_Task directions:_
Copy every line from the records that holds the word "Mynten".

(Stored data)
********
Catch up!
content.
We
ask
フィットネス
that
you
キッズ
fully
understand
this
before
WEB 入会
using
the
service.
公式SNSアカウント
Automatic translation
********
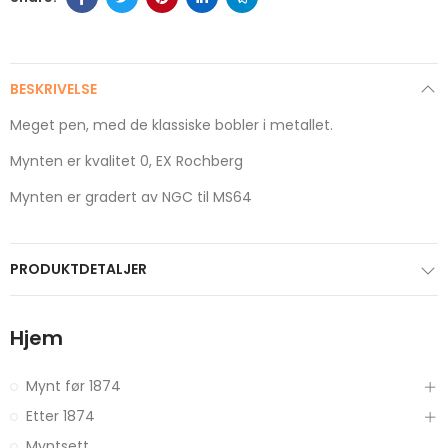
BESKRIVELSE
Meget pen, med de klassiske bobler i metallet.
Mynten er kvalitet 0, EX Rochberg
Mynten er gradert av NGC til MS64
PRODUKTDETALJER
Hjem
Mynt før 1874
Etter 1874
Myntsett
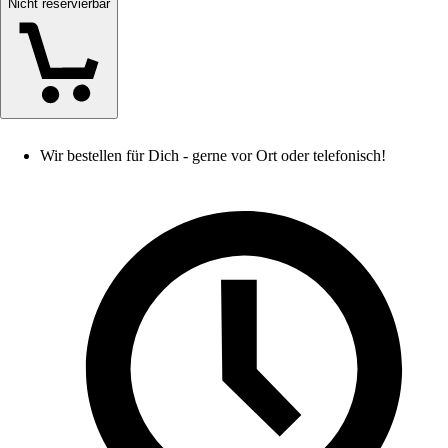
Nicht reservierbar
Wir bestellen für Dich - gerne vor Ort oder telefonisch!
********
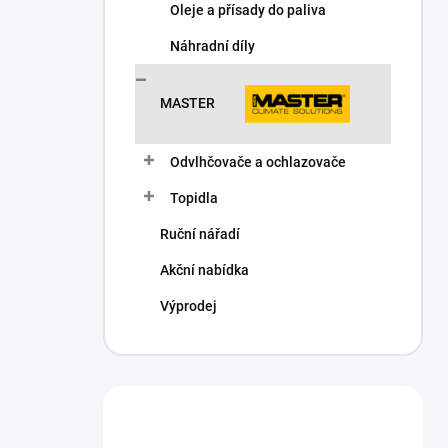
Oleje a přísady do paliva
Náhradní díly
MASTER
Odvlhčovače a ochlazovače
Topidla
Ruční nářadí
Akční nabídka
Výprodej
********
_Written answer:_
Mynten er kvalitet 0, EX Rochberg
Mynten er gradert av NGC til MS64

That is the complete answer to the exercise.